Retype the material below, keeping each line identical.

- - - - -

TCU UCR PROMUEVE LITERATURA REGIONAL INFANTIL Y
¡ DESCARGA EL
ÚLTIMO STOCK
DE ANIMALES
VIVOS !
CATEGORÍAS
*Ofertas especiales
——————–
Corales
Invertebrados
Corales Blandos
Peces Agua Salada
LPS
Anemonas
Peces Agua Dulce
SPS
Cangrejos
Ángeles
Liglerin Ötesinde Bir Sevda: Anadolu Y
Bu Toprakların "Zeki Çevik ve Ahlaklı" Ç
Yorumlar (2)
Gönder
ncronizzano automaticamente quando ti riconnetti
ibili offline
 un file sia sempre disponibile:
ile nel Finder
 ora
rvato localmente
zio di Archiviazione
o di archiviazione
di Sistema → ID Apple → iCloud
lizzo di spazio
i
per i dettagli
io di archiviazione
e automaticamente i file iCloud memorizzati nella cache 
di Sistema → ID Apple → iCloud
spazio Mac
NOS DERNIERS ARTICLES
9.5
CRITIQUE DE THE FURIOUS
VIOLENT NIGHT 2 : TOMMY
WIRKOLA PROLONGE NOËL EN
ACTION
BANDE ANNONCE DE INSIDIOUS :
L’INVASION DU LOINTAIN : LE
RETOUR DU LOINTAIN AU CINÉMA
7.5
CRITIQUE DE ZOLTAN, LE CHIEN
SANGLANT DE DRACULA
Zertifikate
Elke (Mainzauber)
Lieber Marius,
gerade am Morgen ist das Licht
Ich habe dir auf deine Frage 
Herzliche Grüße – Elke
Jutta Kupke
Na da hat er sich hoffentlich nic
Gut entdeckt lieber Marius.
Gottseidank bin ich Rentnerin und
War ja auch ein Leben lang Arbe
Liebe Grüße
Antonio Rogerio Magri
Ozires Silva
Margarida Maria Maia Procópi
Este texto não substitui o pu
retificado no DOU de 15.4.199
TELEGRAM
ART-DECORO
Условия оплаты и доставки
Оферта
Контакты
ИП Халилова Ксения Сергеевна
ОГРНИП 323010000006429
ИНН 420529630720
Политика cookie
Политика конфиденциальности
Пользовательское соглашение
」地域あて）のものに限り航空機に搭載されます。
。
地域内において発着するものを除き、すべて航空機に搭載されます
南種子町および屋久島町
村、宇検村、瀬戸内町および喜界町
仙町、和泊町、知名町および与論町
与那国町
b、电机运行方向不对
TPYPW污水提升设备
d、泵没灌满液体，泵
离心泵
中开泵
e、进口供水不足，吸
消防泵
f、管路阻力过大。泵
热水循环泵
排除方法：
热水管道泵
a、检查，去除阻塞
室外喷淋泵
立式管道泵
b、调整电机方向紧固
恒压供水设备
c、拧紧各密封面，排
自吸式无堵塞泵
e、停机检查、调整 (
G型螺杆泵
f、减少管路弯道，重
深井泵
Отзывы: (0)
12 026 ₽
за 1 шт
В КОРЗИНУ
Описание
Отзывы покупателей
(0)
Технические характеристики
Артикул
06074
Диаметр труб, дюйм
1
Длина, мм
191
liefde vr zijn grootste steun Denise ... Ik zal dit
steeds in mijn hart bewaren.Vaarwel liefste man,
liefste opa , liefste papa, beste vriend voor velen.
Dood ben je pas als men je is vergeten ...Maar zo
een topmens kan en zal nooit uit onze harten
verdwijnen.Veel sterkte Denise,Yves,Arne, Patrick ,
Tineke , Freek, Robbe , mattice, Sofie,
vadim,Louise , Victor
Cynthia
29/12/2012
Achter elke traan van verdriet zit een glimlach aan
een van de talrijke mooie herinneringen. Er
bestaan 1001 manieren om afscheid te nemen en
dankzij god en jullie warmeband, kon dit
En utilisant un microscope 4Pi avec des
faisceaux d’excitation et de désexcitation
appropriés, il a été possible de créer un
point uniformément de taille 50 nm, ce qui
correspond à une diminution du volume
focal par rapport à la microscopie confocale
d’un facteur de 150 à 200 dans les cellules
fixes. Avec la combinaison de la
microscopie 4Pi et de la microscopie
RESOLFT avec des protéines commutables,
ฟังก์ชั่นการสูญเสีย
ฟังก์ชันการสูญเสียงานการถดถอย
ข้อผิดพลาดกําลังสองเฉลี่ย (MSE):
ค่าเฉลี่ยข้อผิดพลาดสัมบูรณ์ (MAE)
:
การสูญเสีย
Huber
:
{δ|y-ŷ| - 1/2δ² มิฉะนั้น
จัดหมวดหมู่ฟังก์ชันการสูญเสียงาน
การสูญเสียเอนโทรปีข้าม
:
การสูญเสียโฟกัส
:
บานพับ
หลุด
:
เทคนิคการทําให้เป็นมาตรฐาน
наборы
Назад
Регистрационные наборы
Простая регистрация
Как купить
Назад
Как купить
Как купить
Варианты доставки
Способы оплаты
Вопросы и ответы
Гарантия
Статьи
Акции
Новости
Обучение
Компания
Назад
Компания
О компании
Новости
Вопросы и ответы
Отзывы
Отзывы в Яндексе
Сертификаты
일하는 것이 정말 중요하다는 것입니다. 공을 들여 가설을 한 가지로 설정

- - - - -

▸ Problem solution
TCU UCR PROMUEVE LITERATURA REGIONAL INFANTIL Y
¡ DESCARGA EL
ÚLTIMO STOCK
DE ANIMALES
VIVOS !
CATEGORÍAS
*Ofertas especiales
——————–
Corales
Invertebrados
Corales Blandos
Peces Agua Salada
LPS
Anemonas
Peces Agua Dulce
SPS
Cangrejos
Ángeles
Liglerin Ötesinde Bir Sevda: Anadolu Y
Bu Toprakların "Zeki Çevik ve Ahlaklı" Ç
Yorumlar (2)
Gönder
ncronizzano automaticamente quando ti riconnetti
ibili offline
 un file sia sempre disponibile:
ile nel Finder
 ora
rvato localmente
zio di Archiviazione
o di archiviazione
di Sistema → ID Apple → iCloud
lizzo di spazio
i
per i dettagli
io di archiviazione
e automaticamente i file iCloud memorizzati nella cache 
di Sistema → ID Apple → iCloud
spazio Mac
NOS DERNIERS ARTICLES
9.5
CRITIQUE DE THE FURIOUS
VIOLENT NIGHT 2 : TOMMY
WIRKOLA PROLONGE NOËL EN
ACTION
BANDE ANNONCE DE INSIDIOUS :
L’INVASION DU LOINTAIN : LE
RETOUR DU LOINTAIN AU CINÉMA
7.5
CRITIQUE DE ZOLTAN, LE CHIEN
SANGLANT DE DRACULA
Zertifikate
Elke (Mainzauber)
Lieber Marius,
gerade am Morgen ist das Licht
Ich habe dir auf deine Frage 
Herzliche Grüße – Elke
Jutta Kupke
Na da hat er sich hoffentlich nic
Gut entdeckt lieber Marius.
Gottseidank bin ich Rentnerin und
War ja auch ein Leben lang Arbe
Liebe Grüße
Antonio Rogerio Magri
Ozires Silva
Margarida Maria Maia Procópi
Este texto não substitui o pu
retificado no DOU de 15.4.199
TELEGRAM
ART-DECORO
Условия оплаты и доставки
Оферта
Контакты
ИП Халилова Ксения Сергеевна
ОГРНИП 323010000006429
ИНН 420529630720
Политика cookie
Политика конфиденциальности
Пользовательское соглашение
」地域あて）のものに限り航空機に搭載されます。
。
地域内において発着するものを除き、すべて航空機に搭載されます
南種子町および屋久島町
村、宇検村、瀬戸内町および喜界町
仙町、和泊町、知名町および与論町
与那国町
b、电机运行方向不对
TPYPW污水提升设备
d、泵没灌满液体，泵
离心泵
中开泵
e、进口供水不足，吸
消防泵
f、管路阻力过大。泵
热水循环泵
排除方法：
热水管道泵
a、检查，去除阻塞
室外喷淋泵
立式管道泵
b、调整电机方向紧固
恒压供水设备
c、拧紧各密封面，排
自吸式无堵塞泵
e、停机检查、调整 (
G型螺杆泵
f、减少管路弯道，重
深井泵
Отзывы: (0)
12 026 ₽
за 1 шт
В КОРЗИНУ
Описание
Отзывы покупателей
(0)
Технические характеристики
Артикул
06074
Диаметр труб, дюйм
1
Длина, мм
191
liefde vr zijn grootste steun Denise ... Ik zal dit
steeds in mijn hart bewaren.Vaarwel liefste man,
liefste opa , liefste papa, beste vriend voor velen.
Dood ben je pas als men je is vergeten ...Maar zo
een topmens kan en zal nooit uit onze harten
verdwijnen.Veel sterkte Denise,Yves,Arne, Patrick ,
Tineke , Freek, Robbe , mattice, Sofie,
vadim,Louise , Victor
Cynthia
29/12/2012
Achter elke traan van verdriet zit een glimlach aan
een van de talrijke mooie herinneringen. Er
bestaan 1001 manieren om afscheid te nemen en
dankzij god en jullie warmeband, kon dit
En utilisant un microscope 4Pi avec des
faisceaux d’excitation et de désexcitation
appropriés, il a été possible de créer un
point uniformément de taille 50 nm, ce qui
correspond à une diminution du volume
focal par rapport à la microscopie confocale
d’un facteur de 150 à 200 dans les cellules
fixes. Avec la combinaison de la
microscopie 4Pi et de la microscopie
RESOLFT avec des protéines commutables,
ฟังก์ชั่นการสูญเสีย
ฟังก์ชันการสูญเสียงานการถดถอย
ข้อผิดพลาดกําลังสองเฉลี่ย (MSE):
ค่าเฉลี่ยข้อผิดพลาดสัมบูรณ์ (MAE)
:
การสูญเสีย
Huber
:
{δ|y-ŷ| - 1/2δ² มิฉะนั้น
จัดหมวดหมู่ฟังก์ชันการสูญเสียงาน
การสูญเสียเอนโทรปีข้าม
:
การสูญเสียโฟกัส
:
บานพับ
หลุด
:
เทคนิคการทําให้เป็นมาตรฐาน
наборы
Назад
Регистрационные наборы
Простая регистрация
Как купить
Назад
Как купить
Как купить
Варианты доставки
Способы оплаты
Вопросы и ответы
Гарантия
Статьи
Акции
Новости
Обучение
Компания
Назад
Компания
О компании
Новости
Вопросы и ответы
Отзывы
Отзывы в Яндексе
Сертификаты
일하는 것이 정말 중요하다는 것입니다. 공을 들여 가설을 한 가지로 설정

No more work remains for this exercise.